Sambas, TVNewsOne.com- Polemik pembangunan pagar Masjid Hidayatul Muttaqin di Desa Pemangkat Kota, Jembatan 15, Kecamatan Pemangkat, terus menuai sorotan publik. Proyek senilai Rp150 juta yang bersumber dari dana hibah pokok pikiran (Pokir) DPRD Sambas diduga mangkrak dan tak kunjung rampung.

Ketua Umum Serumpun Bahtera Rakyat (SEBAR), Muthawally Al Zaiban, menilai kasus ini bukan sekadar persoalan administrasi, tetapi menyangkut integritas pengelolaan dana publik.

“Masjid sebagai tempat ibadah berani dipermainkan. Jika dibiarkan, kepercayaan publik terhadap dewan, aparat penegak hukum, bahkan pemerintah daerah akan menipis. Ini berbahaya karena bisa melahirkan generasi apatis,” tegas Muthawally, Jumat (22/8/2025).

Diketahui, proyek pagar, pintu, jalan, dan teralis besi masjid tersebut tidak selesai.
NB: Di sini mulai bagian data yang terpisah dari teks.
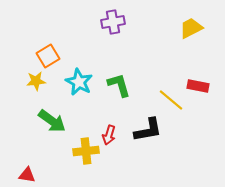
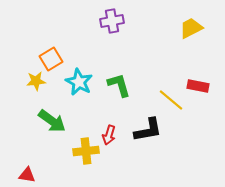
purple cross: moved 1 px left, 1 px up
orange square: moved 3 px right, 3 px down
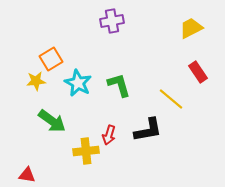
cyan star: moved 1 px left, 1 px down
red rectangle: moved 14 px up; rotated 45 degrees clockwise
yellow line: moved 1 px up
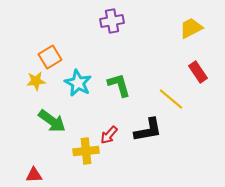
orange square: moved 1 px left, 2 px up
red arrow: rotated 24 degrees clockwise
red triangle: moved 7 px right; rotated 12 degrees counterclockwise
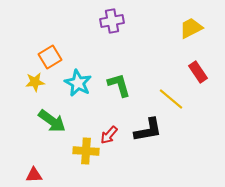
yellow star: moved 1 px left, 1 px down
yellow cross: rotated 10 degrees clockwise
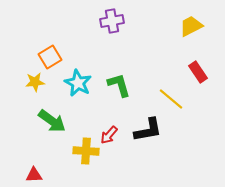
yellow trapezoid: moved 2 px up
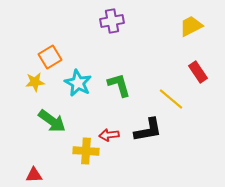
red arrow: rotated 42 degrees clockwise
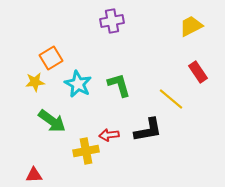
orange square: moved 1 px right, 1 px down
cyan star: moved 1 px down
yellow cross: rotated 15 degrees counterclockwise
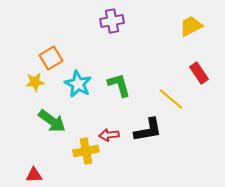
red rectangle: moved 1 px right, 1 px down
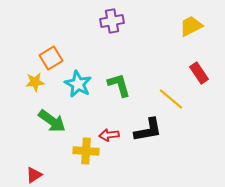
yellow cross: rotated 15 degrees clockwise
red triangle: rotated 30 degrees counterclockwise
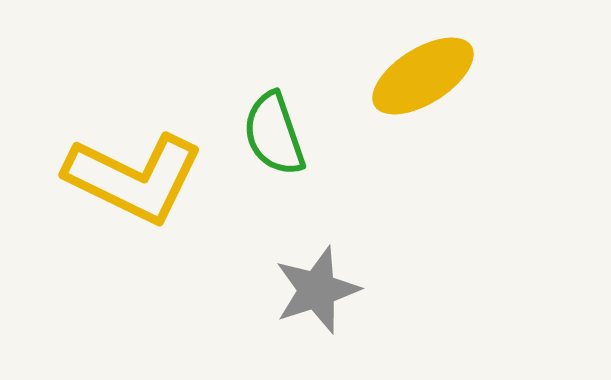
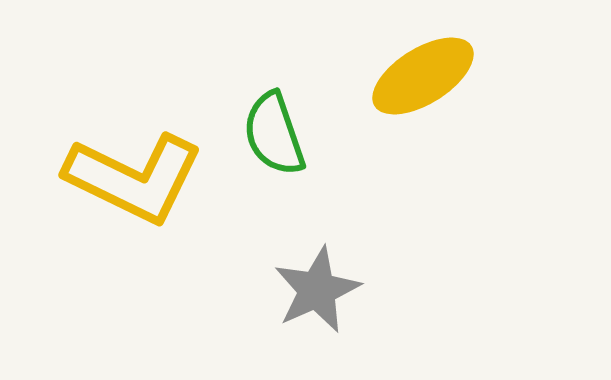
gray star: rotated 6 degrees counterclockwise
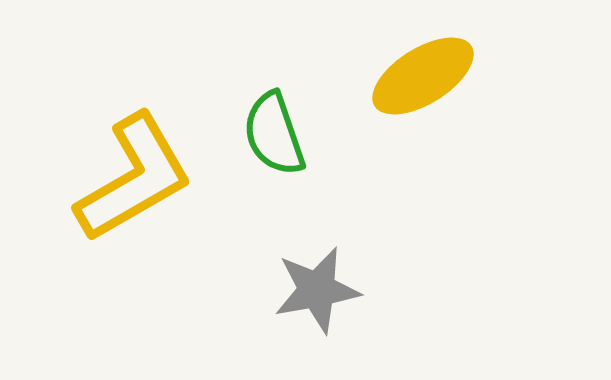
yellow L-shape: rotated 56 degrees counterclockwise
gray star: rotated 14 degrees clockwise
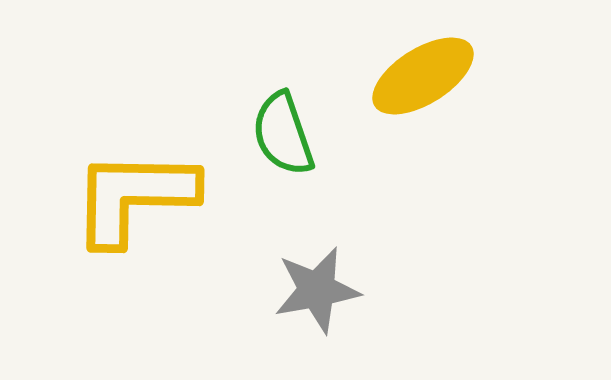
green semicircle: moved 9 px right
yellow L-shape: moved 19 px down; rotated 149 degrees counterclockwise
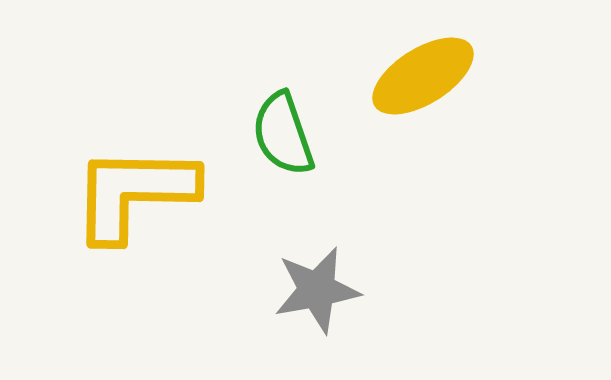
yellow L-shape: moved 4 px up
Mantan Ketua Panitia Pembangunan Masjid, H. Azwar Haidir, menyebutkan dana hibah itu berasal dari pokir salah satu anggota DPRD Sambas berinisial MZF, yang pengerjaannya dilaporkan dikelola oleh BY. Namun hingga kini, pintu dan teralis besi yang dijanjikan tidak pernah terwujud.

SEBAR menegaskan siap mengawal kasus ini dan menjadi fasilitator untuk mendorong mediasi serta penyelesaian secara terbuka.

Mahasiswa Soroti Aspek Hukum

Sementara itu, Ketua Umum Dewan Eksekutif Mahasiswa Hukum Sambas, Luffi Ariadi, menilai kasus ini dapat masuk ranah hukum pidana korupsi.

“UU Tipikor jelas menyebutkan, setiap orang yang secara melawan hukum memperkaya diri atau orang lain dan merugikan keuangan negara dapat dipidana. Keterlambatan atau ketidaklengkapan SPJ yang ditemukan BPK harus dipandang sebagai indikasi awal kerugian negara dan wajib ditindaklanjuti,” ujarnya.

Menurut Luffi, Pasal 2 ayat (1) dan Pasal 3 UU No. 31 Tahun 1999 jo. UU No. 20 Tahun 2001 menjadi dasar kuat untuk proses hukum terhadap dugaan penyalahgunaan hibah tersebut.